Less of a housing issue, more of a cost of living issue.
Housing is the single largest cost of living that most people ever face, so yes, it is a housing issue.
Something tells me the English people who said that haven’t been to Canada.
Canada was included in the report. The article seems to be focussing on the amount of vacant properties, which is 8.2% for Canada and 2.7% for UK
Yeah, I figure Canada probably has more houses (more space) but the prices to buy or let are much worse over there. We’re not far behind, though.
London is a lot more expensive than Toronto https://www.numbeo.com/cost-of-living/compare_cities.jsp?country1=Canada&city1=Toronto&country2=United+Kingdom&city2=London&displayCurrency=GBP
But renters on Wednesday night issued their own warning that “lots of expensive market-rate housing won’t bring housing costs down to affordable levels for the millions of people trapped in poverty by sky-high rents”.

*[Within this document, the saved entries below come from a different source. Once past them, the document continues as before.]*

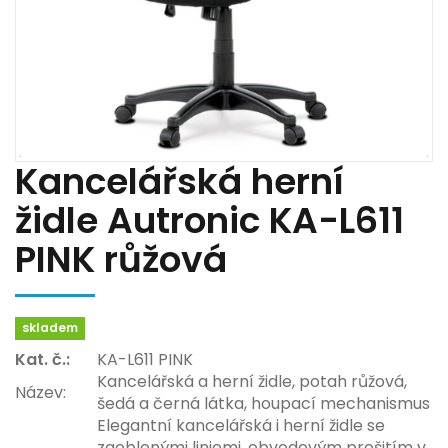
Kancelářská herní
židle Autronic KA-L611
PINK růžová
skladem
Kat. č.:
KA-L611 PINK
Kancelářská a herní židle, potah růžová,
Název:
šedá a černá látka, houpací mechanismus
Elegantní kancelářská i herní židle se
zaoblenými liniemi, obvodovým prošitím v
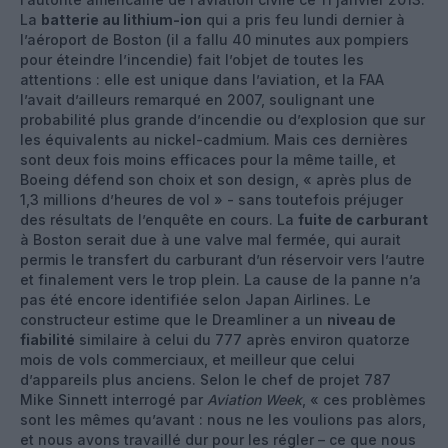
La
batterie au lithium-ion
qui a pris feu lundi dernier à
l’aéroport de Boston (il a fallu 40 minutes aux pompiers
pour éteindre l’incendie) fait l’objet de toutes les
attentions : elle est unique dans l’aviation, et la FAA
l’avait d’ailleurs remarqué en 2007, soulignant une
probabilité plus grande d’incendie ou d’explosion que sur
les équivalents au nickel-cadmium. Mais ces dernières
sont deux fois moins efficaces pour la même taille, et
Boeing défend son choix et son design, « après plus de
1,3 millions d’heures de vol » - sans toutefois préjuger
des résultats de l’enquête en cours. La
fuite de carburant
à Boston serait due à une valve mal fermée, qui aurait
permis le transfert du carburant d’un réservoir vers l’autre
et finalement vers le trop plein. La cause de la panne n’a
pas été encore identifiée selon Japan Airlines. Le
constructeur estime que le Dreamliner a un
niveau de
fiabilité
similaire à celui du 777 après environ quatorze
mois de vols commerciaux, et meilleur que celui
d’appareils plus anciens. Selon le chef de projet 787
Mike Sinnett interrogé par
Aviation Week
, « ces problèmes
sont les mêmes qu’avant : nous ne les voulions pas alors,
et nous avons travaillé dur pour les régler – ce que nous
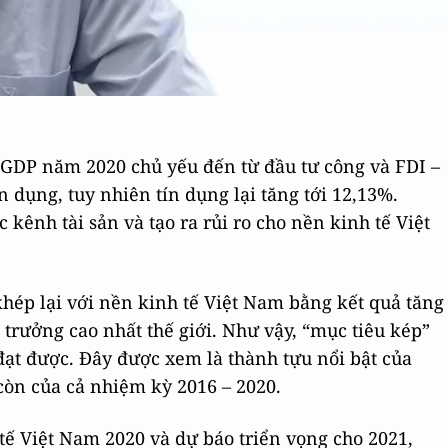
 GDP năm 2020 chủ yếu đến từ đầu tư công và FDI –
dụng, tuy nhiên tín dụng lại tăng tới 12,13%.
 kênh tài sản và tạo ra rủi ro cho nền kinh tế Việt
hép lại với nền kinh tế Việt Nam bằng kết quả tăng
rưởng cao nhất thế giới. Như vậy, “mục tiêu kép”
đạt được. Đây được xem là thành tựu nổi bật của
òn của cả nhiệm kỳ 2016 – 2020.
tế Việt Nam 2020 và dự báo triển vọng cho 2021,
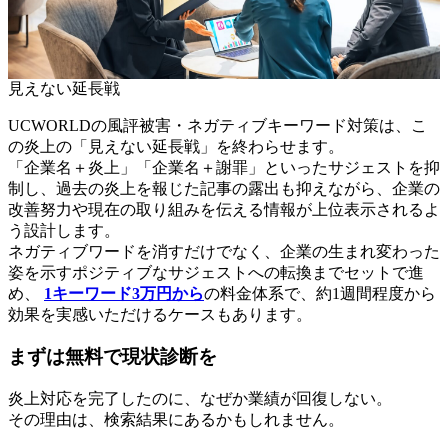
見えない延長戦
UCWORLDの風評被害・ネガティブキーワード対策は、こ
の炎上の「見えない延長戦」を終わらせます。
「企業名＋炎上」「企業名＋謝罪」といったサジェストを抑
制し、過去の炎上を報じた記事の露出も抑えながら、企業の
改善努力や現在の取り組みを伝える情報が上位表示されるよ
う設計します。
ネガティブワードを消すだけでなく、企業の生まれ変わった
姿を示すポジティブなサジェストへの転換までセットで進
め、
1キーワード3万円から
の料金体系で、約1週間程度から
効果を実感いただけるケースもあります。
まずは無料で現状診断を
炎上対応を完了したのに、なぜか業績が回復しない。
その理由は、検索結果にあるかもしれません。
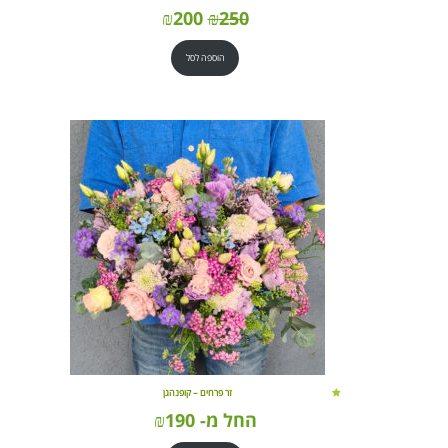
₪
200
₪
250
הוספה לסל
זר פרחים – קופנהגן
החל מ-
190
₪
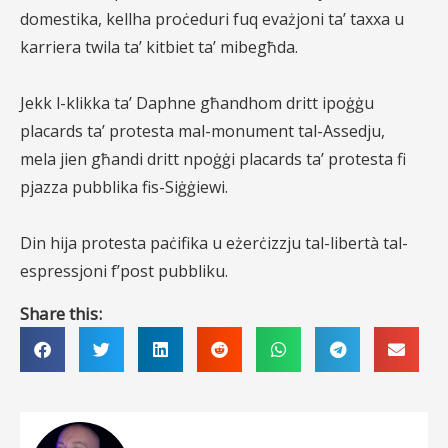
domestika, kellha proċeduri fuq evażjoni ta’ taxxa u
karriera twila ta’ kitbiet ta’ mibegħda.
Jekk l-klikka ta’ Daphne għandhom dritt ipoġġu
placards ta’ protesta mal-monument tal-Assedju,
mela
jien għandi dritt npoġġi placards ta’ protesta fi
pjazza pubblika fis-Siġġiewi.
Din hija protesta paċifika u eżerċizzju tal-libertà tal-
espressjoni f’post pubbliku.
Share this:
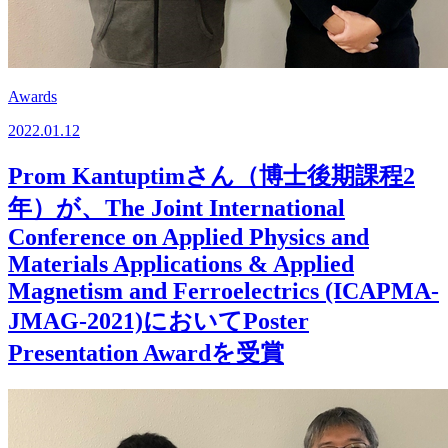
Awards
2022.01.12
Prom Kantuptimさん（博士後期課程2
年）が、The Joint International
Conference on Applied Physics and
Materials Applications & Applied
Magnetism and Ferroelectrics (ICAPMA-
JMAG-2021)においてPoster
Presentation Awardを受賞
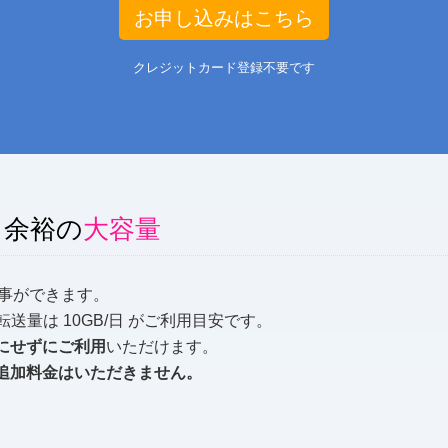
お申し込みはこちら
クレジットカード登録不要です
、余裕の
大容量
く事ができます。
転送量は 10GB/日 がご利用目安です。
にせずにご利用
いただけます。
追加料金はいただきません。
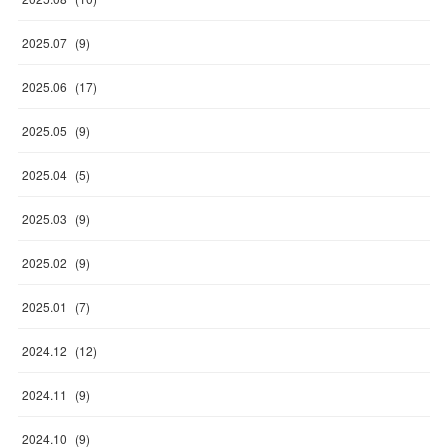
2025
.
07
(
9
)
2025
.
06
(
17
)
2025
.
05
(
9
)
2025
.
04
(
5
)
2025
.
03
(
9
)
2025
.
02
(
9
)
2025
.
01
(
7
)
2024
.
12
(
12
)
2024
.
11
(
9
)
2024
.
10
(
9
)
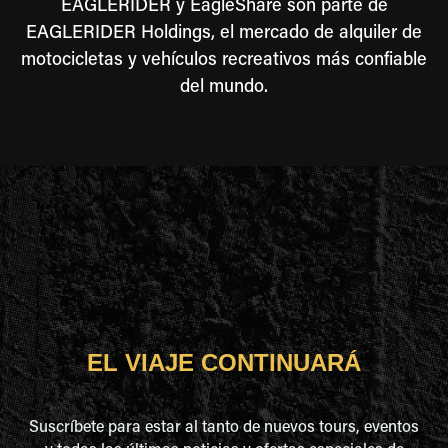
EAGLERIDER y EagleShare son parte de
EAGLERIDER Holdings, el mercado de alquiler de
motocicletas y vehículos recreativos más confiable
del mundo.
EL VIAJE CONTINUARÁ
Suscríbete para estar al tanto de nuevos tours, eventos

Sure it will. Housing price is a function of supply and demand, like everything else. If you don’t have enough supply of housing in London for people who want to live in London, then what happens is that housing prices rise until sufficient people are priced out.
If a developer builds new housing, then someone is going to live in it. If that person is living in that housing, then they aren’t living in some other housing in London, which will make that housing more-affordable.
But what if a developer only builds luxury housing and nobody wants to live in it?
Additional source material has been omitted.